Published by at 6:00 am under Travel,Water and Shore

The other day at Acadia National Park I watched a female common eider (Somateria mollissima) climb up on a boulder and eat the barnacles.  At one point she opened her wings and I saw they were surprisingly short.

Since eiders are the largest duck in the northern hemisphere they need substantial wings to fly but this bird's wings weren't long enough to carry her.  Was she crippled?  No, she was molting.

Like many ducks and geese, common eiders completely molt their tail and wing feathers in late summer after the breeding season.  This means they can't fly for 3-4 weeks.

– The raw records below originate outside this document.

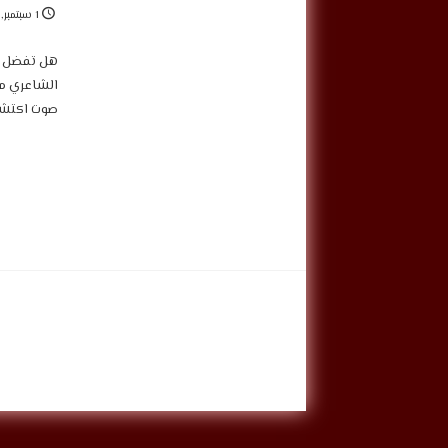
1 سبتمبر, 2023
‎هل تفضل “
الشاعري مع
صوت اكتشف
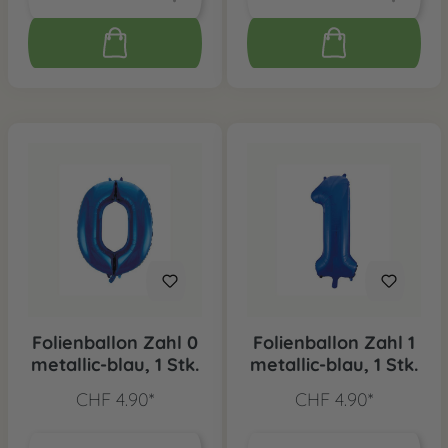
Folienballon Zahl 0
Folienballon Zahl 1
metallic-blau, 1 Stk.
metallic-blau, 1 Stk.
CHF 4.90*
CHF 4.90*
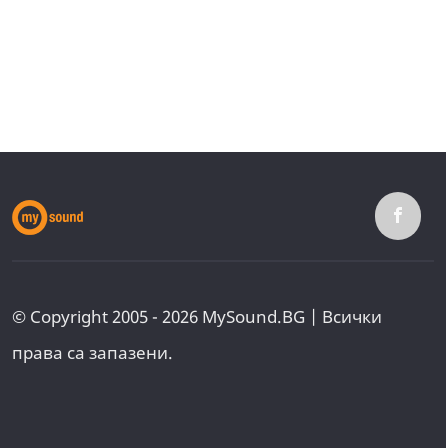
© Copyright 2005 - 2026 MySound.BG | Всички
права са запазени.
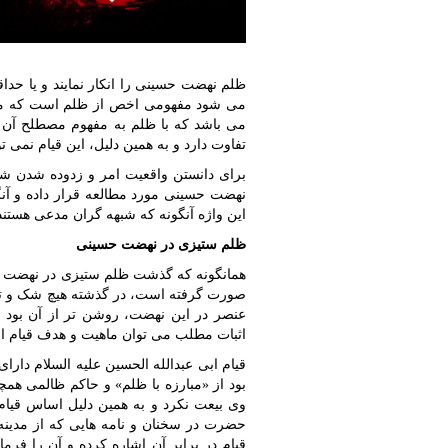
ظلم نهضت حسینی را انکار نمایند و یا حدا
می شود مفهومی اخص از ظلم است که مبتنی
می باشد که با ظلم به مفهوم مصطلح آن ک
تفاوت دارد و به همین دلیل، این قیام نمی 
برای دانستن واقعیت امر و زدوده شدن شبه
نهضت حسینی مورد مطالعه قرار داده و آنگا
این واژه آنگونه که شبهه گران مدعی هستند 
ظلم ستیزی در نهضت حسینی
همانگونه که گذشت ظلم ستیزی در نهضت حس
صورت گرفته است، در گذشته هیچ شک و تردی
عنصر در این نهضت، روشن تر از آن بود که
اثبات مطلب می توان ماهیت و هدف قیام اب
قیام ابی عبدالله الحسین علیه السلام دارای
بود از «مبارزه با ظلم» و حاکم ظالمی همچو
وی بیعت نکرد و به همین دلیل اساس قیام 
حضرت در سخنان و نامه هایی که از مدینه تا
قیام در برابر آن اشاره کرده و آن را فرم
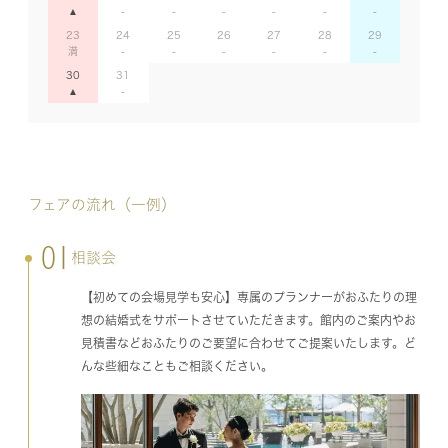
23
24
25
26
27
28
29
30
31
フェアの流れ（一例）
01
相談会
【初めての会場見学も安心】専属のプランナーがおふたりの理
想の結婚式をサポートさせていただきます。館内のご案内やお
見積書などおふたりのご要望に合わせてご提案いたします。ど
んな些細なこともご相談ください。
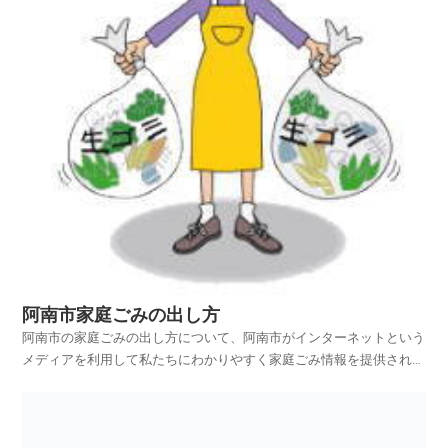
阿南市家庭ごみの出し方
阿南市の家庭ごみの出し方について、阿南市がインターネットという
メディアを利用して私たちにわかりやすく家庭ごみ情報を提供されて
います。阿南市ホームページの中から、家庭ごみやリサイクルのペー
ジを探し、阿南市の家庭ごみの出し方を項目別に紹介しておりますの
でご活用いただければ幸いです。平成25年4月1日から...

This isn't a terrible hardship for an eider because swimming is their most important skill.  It's how they get their food (marine crustaceans) and how they avoid predators.

Eiders aren't the only ones who go through a flightless period every year.  Canada geese do, too, but I've never noticed it.  They hide it well.

It's taken me a long time to realize that I've never seen a common eider fly.  I only visit their habitat when they're flightless.

(photo by Stuart Burns via Wikimedia Commons.  Click on the photo to see the original)

One response so far

One Response to “Flightless”

  1. Kathyon 04 Sep 2012 at 8:57 am

    I did not know that!! Once again…nine times out of 10, you are the reason I learn something new each day, Kate. Thanks…have a GREAT day.